◆ DATA RECORDS ◆
▼▼▼

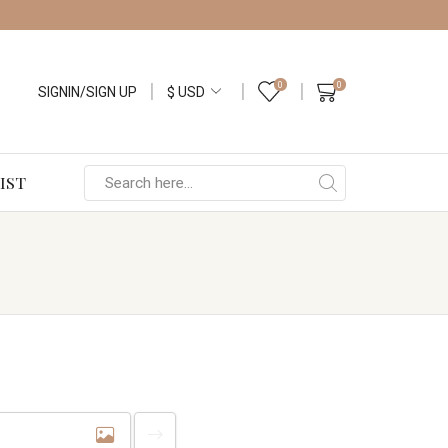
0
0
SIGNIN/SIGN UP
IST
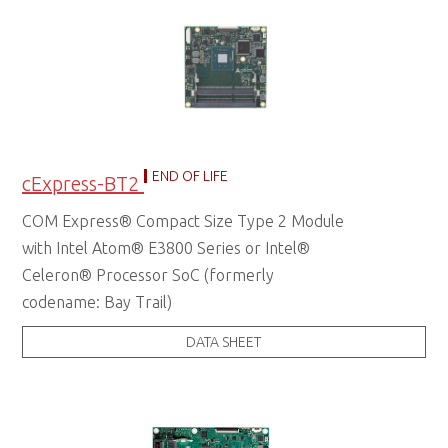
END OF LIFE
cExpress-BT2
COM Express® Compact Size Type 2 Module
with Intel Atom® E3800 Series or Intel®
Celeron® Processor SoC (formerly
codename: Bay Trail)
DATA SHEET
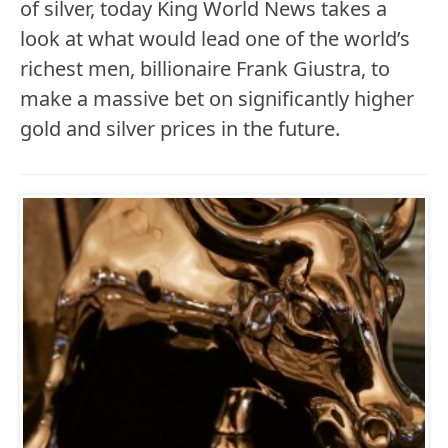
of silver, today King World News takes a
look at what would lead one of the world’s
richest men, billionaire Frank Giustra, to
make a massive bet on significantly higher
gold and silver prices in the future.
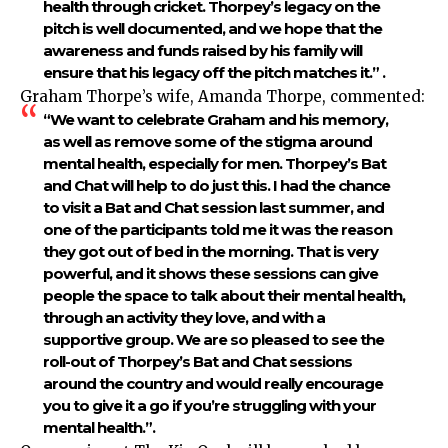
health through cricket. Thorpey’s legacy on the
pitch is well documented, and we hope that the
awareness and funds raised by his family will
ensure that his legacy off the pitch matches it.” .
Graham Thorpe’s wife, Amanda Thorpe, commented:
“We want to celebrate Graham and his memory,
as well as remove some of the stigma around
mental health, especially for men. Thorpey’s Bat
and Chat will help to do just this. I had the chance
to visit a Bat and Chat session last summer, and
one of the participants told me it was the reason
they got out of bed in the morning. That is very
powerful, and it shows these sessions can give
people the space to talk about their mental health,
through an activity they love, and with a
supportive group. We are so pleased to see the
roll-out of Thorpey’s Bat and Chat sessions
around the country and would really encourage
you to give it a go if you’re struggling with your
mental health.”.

▲▲▲

◆ GOAL OF THE EXERCISE ◆
Pull every line containing "mental" from the entries above and copy it.

◆ SOLUTION ◆
mental health, especially for men. Thorpey’s Bat
people the space to talk about their mental health,
mental health.”.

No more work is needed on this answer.